[Problem description]:
Using the material below, print the line that contains "Grepix Infotech Highlights White Label", the line that contains "I can honestly express...", and every line in between, exactly and nothing else.

Start of Block

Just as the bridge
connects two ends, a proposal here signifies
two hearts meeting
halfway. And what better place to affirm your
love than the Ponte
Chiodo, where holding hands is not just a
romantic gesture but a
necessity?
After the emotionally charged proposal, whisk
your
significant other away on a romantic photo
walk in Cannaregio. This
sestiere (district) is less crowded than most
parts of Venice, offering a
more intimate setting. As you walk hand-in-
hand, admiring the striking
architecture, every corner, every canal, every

End of Block
Start of Block

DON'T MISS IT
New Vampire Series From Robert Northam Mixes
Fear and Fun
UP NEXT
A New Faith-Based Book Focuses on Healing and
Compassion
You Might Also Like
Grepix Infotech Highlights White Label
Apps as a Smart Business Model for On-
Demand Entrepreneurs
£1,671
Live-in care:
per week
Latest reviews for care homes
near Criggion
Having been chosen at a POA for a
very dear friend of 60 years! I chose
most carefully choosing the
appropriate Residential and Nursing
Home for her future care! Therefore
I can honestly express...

End of Block
Start of Block

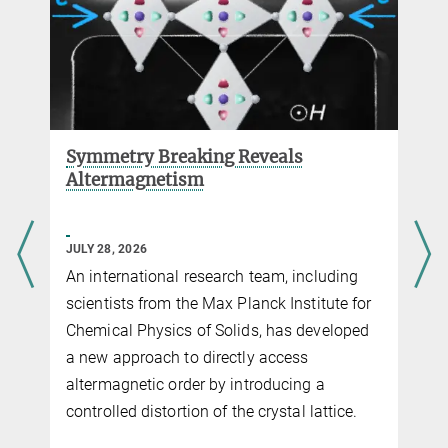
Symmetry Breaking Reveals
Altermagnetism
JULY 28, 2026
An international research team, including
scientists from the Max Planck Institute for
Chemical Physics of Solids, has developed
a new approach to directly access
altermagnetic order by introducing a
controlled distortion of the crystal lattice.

End of Block

[Response below]:
Grepix Infotech Highlights White Label
Apps as a Smart Business Model for On-
Demand Entrepreneurs
£1,671
Live-in care:
per week
Latest reviews for care homes
near Criggion
Having been chosen at a POA for a
very dear friend of 60 years! I chose
most carefully choosing the
appropriate Residential and Nursing
Home for her future care! Therefore
I can honestly express...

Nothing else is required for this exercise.